- WHAT THE EXERCISE ASKS
Among the entries below, count the lines where the string "arrol" occurs, and give only the number.

*** EXERCISE INPUT

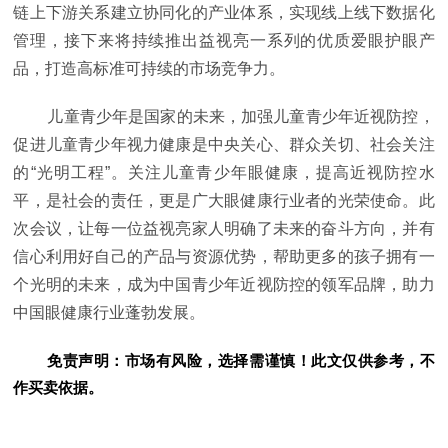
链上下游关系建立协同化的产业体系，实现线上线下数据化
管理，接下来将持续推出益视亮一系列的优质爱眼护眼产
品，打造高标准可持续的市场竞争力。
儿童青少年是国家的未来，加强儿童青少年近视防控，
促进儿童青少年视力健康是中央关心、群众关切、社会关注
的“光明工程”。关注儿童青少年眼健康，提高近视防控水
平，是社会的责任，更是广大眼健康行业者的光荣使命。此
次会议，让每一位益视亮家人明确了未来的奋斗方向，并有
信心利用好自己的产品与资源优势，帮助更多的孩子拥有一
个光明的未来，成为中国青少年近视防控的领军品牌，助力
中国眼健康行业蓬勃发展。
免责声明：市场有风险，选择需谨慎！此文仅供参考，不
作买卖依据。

******
*** EXERCISE INPUT

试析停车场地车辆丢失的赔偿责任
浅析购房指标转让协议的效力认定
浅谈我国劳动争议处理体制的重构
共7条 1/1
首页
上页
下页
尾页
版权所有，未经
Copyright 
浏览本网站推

******
*** EXERCISE INPUT

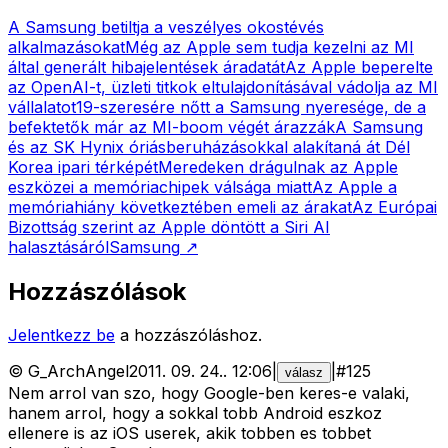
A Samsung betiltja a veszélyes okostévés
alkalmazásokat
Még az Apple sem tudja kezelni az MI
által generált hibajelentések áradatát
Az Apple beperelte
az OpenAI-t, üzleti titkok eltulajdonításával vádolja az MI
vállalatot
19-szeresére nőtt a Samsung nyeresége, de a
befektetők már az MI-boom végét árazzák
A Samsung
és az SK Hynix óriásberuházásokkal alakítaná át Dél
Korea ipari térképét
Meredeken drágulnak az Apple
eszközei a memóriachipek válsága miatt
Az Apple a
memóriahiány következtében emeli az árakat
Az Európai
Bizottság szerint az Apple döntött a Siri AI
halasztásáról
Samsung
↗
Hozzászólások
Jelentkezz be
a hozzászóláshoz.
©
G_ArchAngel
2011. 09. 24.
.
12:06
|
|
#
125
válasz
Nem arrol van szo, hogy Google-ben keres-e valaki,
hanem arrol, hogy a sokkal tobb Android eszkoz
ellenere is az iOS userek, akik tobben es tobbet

******

- TASK RESPONSE
2